So return to a double-digit margin.
But if you go back many years back to the '97/'98 time frame, the peak of our chemicals business, our margins were in the 17-18 percent range.
We are not going to get there but that is mainly on the raw materials aspect because sales have been inflated by raw materials.
If we got to the 10 to 11 percent range, Dave, it would be a good return on capital business for us.
- Analyst
Thank you very much.
Operator
Next we'll go to Peter Butler. with Glen Hill Investment Research.
- Analyst
Good morning, guys.
- CFO
Good morning, Peter.
- Analyst
Obviously the level of LNG and hydrogeneticist activity are heating up.
Could you help us dream to where these businesses, what they might be earning in say three years?
- CFO
We don't put out, you know, guidance out three years, Peter.
But certainly you are right: The level of activity has heat-- has gotten more for us especially in the LNG, most recently, as you see by the order flow coming through.
I think the-- the Apex technology is really hitting the market well generating a lot of interest with things.
And just the general need for more LNG in the world to move gases-- to move the strain of gas around our goods.
Our view on this is both for LNG and hydrogen is that these are good sustainable businesses long-term at which profits will grow.
Now we're not going to go out and throw tons of capacity money at building more stuff to build LNG heat exchangers, obviously.
But--but--but we've done very well in our order intake here and we continue to look at that.
As far as hydrogen, that's a primary growth vehicle and you can see that by the raising of the guidance on capital spending.
So we think that's going to continue to grow in the double digits and profits, they will grow in the double digits, also, and the returns will get better.
- Analyst
On the negative side of things.
This Internet 3 business of yours is looking, has all the characteristics of a cash trap coming along.
Are you-- How concerned are you about that?
- CFO
As far as, as Internet 3 as we look at the pricing of those things, we constantly go out and manage that with volume tradeoff.
We don't offer prices to customers which we are not prepared to go out and live with long-term.
So our pricing is, we are not going to be crazy about volume on pricing for us.

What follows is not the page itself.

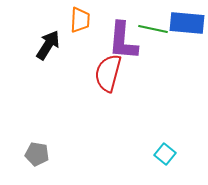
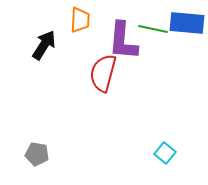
black arrow: moved 4 px left
red semicircle: moved 5 px left
cyan square: moved 1 px up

We have the best cost position, we believe, in the world on this.
We certainly have the largest scale of anybody on this thing.
So we-- so we provide opport-- we provide things to customers which they're not going to get from other suppliers.
And we intend to leverage that and use that and to be successful in that in that business and not have it turn into a cash trap or you know, a cash business, as you would call it.
- Analyst
Well, the history is when you have a rapidly growing business and it attracts a lot of competition, and at the end of the day you get stuck with a lot of disproportionate amount of your assets are in products in a business that where the prices might start coming down faster than you think.
- CFO
Well, yeah, it does attract other competition but this is not a simple product to make.
A lot of people who have tried to get into this business not gotten into it successfully.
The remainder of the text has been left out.